Andrew Johnson: The First President to Be Impeached
In February 1868, the House of Representatives voted to impeach President Johnson.
By: Kelli Ballard | February 7, 2020 | 469 Words
Andrew Johnson (1808–1875) was the 17th president of the United States and the first to ever be impeached. In 1829, he was elected alderman in Greeneville, Tennessee. Andrew Jackson was elected president that same year, a man who Johnson shared many ideals with, such as defending the common man.
For the next several years, Johnson continued his political career. He became mayor of Greeneville in 1834, was later elected to the Tennessee state legislature, and then the U.S. House of Representatives in 1843.
As the issue of slavery became more heated, Johnson, a slave owner himself, believed individuals had a right to own slaves. However, he was also adamantly for preserving the Union and as some Southern states started advocating for secession, he tried to discourage them.
Abraham Lincoln was elected president in November 1860. Shortly after that, South Carolina – followed by other Southern states – seceded from the Union. April 12, 1860, the Civil War broke out and Johnson’s home state of Tennessee voted to secede as well. He was the only senator from the South to remain loyal to the Union even after secession. As a result, he resigned from the Senate in 1862 after Lincoln appointed him as the military governor for Tennessee.

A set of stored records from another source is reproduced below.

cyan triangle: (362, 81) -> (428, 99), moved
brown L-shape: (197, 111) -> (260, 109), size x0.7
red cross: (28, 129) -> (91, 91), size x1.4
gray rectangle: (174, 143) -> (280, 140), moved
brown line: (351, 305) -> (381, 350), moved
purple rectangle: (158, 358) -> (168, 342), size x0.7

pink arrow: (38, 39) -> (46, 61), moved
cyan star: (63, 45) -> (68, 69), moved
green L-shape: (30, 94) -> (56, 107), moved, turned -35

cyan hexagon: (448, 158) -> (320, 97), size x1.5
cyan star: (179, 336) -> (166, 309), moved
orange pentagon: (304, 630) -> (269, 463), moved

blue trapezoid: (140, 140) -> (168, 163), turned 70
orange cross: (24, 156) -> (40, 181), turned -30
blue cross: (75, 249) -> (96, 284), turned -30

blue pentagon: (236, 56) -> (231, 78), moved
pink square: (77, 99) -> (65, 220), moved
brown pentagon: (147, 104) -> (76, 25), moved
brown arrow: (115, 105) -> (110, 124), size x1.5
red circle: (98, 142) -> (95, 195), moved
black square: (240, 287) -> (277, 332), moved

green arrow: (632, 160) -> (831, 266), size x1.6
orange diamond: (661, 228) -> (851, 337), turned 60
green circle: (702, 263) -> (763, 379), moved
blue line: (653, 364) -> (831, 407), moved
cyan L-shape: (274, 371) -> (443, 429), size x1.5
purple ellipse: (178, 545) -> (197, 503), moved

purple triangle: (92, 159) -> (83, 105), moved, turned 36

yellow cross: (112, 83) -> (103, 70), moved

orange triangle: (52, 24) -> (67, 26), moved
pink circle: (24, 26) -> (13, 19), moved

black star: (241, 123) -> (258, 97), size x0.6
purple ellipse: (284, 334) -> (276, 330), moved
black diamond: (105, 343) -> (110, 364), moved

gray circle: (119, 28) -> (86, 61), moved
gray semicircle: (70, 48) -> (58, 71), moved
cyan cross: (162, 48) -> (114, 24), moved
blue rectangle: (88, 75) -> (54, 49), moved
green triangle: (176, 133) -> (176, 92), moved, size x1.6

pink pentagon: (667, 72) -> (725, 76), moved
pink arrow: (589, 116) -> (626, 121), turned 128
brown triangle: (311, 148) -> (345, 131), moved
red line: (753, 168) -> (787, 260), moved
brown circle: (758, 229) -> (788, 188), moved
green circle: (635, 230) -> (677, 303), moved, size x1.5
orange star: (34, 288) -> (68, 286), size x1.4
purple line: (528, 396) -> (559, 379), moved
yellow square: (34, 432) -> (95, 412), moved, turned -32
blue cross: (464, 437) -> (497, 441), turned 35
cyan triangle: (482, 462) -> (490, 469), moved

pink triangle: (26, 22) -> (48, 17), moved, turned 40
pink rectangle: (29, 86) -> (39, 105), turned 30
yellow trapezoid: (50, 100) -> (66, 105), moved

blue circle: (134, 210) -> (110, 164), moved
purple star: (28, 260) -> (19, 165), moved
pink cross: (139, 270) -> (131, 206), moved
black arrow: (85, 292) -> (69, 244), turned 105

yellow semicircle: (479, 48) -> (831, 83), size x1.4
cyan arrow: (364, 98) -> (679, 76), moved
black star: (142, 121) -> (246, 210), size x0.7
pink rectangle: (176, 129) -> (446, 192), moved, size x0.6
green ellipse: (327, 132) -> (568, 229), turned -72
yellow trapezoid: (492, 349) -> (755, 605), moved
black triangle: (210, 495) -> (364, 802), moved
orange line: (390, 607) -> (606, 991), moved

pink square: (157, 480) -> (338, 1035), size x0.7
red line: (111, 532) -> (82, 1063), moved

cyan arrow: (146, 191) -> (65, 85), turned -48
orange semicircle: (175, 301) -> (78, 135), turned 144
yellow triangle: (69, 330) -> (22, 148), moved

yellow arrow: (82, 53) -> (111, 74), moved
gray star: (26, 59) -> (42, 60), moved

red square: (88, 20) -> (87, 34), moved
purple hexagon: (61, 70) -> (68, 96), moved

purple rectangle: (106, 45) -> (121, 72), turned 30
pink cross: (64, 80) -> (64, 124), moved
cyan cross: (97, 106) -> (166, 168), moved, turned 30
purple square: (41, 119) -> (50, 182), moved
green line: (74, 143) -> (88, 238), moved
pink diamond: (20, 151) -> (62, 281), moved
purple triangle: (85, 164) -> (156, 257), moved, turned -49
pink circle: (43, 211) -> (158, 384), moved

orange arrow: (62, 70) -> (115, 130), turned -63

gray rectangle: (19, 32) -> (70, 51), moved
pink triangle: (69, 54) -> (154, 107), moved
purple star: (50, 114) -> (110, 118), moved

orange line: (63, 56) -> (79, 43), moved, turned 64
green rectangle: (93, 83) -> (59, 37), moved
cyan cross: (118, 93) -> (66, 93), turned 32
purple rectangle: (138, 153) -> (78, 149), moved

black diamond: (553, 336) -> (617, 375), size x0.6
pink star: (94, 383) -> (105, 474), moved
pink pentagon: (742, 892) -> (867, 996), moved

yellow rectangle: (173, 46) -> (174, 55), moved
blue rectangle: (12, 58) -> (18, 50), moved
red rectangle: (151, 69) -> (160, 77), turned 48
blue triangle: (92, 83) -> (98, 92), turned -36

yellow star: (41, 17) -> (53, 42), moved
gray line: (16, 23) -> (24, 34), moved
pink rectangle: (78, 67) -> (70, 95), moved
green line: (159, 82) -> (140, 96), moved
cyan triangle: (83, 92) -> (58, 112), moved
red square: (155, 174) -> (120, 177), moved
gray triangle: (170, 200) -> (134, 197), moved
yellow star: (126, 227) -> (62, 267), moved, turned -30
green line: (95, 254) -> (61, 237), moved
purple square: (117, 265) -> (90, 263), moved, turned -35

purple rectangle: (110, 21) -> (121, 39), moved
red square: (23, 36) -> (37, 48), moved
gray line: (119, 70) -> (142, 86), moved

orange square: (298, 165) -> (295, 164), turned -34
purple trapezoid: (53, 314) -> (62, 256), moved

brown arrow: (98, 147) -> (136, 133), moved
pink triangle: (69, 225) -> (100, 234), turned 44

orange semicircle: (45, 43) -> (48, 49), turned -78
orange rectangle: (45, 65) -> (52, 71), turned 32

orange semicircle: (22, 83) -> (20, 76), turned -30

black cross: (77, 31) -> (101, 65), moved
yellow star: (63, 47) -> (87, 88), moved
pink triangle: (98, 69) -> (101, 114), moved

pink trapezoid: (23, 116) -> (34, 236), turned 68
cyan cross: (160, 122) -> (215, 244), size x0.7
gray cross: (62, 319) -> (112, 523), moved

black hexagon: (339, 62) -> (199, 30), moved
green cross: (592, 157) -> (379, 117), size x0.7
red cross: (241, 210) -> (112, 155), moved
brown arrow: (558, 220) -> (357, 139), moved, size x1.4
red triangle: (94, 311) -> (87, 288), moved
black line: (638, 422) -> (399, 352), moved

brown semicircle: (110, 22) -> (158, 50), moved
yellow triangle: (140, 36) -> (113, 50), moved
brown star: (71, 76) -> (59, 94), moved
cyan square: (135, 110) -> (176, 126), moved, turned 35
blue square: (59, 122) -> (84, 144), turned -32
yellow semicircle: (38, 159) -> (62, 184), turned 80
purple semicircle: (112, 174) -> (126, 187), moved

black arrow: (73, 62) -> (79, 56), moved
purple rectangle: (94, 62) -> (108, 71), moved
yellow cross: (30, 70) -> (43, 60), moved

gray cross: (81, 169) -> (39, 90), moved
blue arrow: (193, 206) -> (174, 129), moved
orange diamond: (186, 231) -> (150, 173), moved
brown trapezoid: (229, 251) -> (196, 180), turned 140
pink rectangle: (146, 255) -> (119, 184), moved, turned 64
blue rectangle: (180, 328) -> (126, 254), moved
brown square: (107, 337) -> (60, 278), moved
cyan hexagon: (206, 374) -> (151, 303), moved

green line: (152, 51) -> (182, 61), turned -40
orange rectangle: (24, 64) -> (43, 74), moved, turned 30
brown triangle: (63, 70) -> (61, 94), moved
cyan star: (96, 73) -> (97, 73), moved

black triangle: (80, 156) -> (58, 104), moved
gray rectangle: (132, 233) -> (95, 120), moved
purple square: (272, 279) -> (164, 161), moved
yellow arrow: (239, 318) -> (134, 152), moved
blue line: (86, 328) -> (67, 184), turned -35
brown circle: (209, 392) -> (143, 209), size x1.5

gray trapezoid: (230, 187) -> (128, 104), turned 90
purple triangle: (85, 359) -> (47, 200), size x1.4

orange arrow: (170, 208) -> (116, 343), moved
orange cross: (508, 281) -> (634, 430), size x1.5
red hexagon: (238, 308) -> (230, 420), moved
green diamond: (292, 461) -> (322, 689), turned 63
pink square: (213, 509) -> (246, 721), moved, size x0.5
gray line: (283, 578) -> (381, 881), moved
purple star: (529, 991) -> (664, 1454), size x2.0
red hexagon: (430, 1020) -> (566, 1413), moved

When Lincoln ran for re-election in 1864, Johnson was his running mate for vice president. The pair were sworn into office on March 4, 1865. The Civil War ended just a month later, on April 9, 1865, when General Robert E. Lee of the Confederate Army surrendered to Union General Ulysses S. Grant. Just five days later, on April 14, Lincoln was assassinated by Confederate sympathizer John Wilkes Booth. The assassin’s plan targeted Johnson and Secretary of State William Seward too; Seward was injured, but lucky for him, Johnson’s attacker backed out.
Johnson’s support of slavery and the Southern states led to his impeachment. His approach to the Reconstruction favored the South, granting amnesty for former Confederates and allowing the states to elect new governments did not go over well with the North. In 1866, he vetoed the Freedmen’s Bureau Bill and the Civil Rights legislation, which were proposed to protect blacks. Later that year, the 14th Amendment was passed that granted citizenship to blacks, but Johnson encouraged the Southern states not to ratify it. This, and more, led to the House of Representatives vote to impeach him in February 1868. Eleven charges had been brought against him but the Senate acquitted Johnson of all the charges just by one single vote.
Although he didn’t run for reelection, Johnson still kept busy in politics. In 1875, he won an election to the senate – the only ex-president to ever do so. However, just two years later, on July 31, 1875, the former president suffered a stroke while visiting family and passed away. He was buried in Greenville with the American flag and a copy of the Constitution.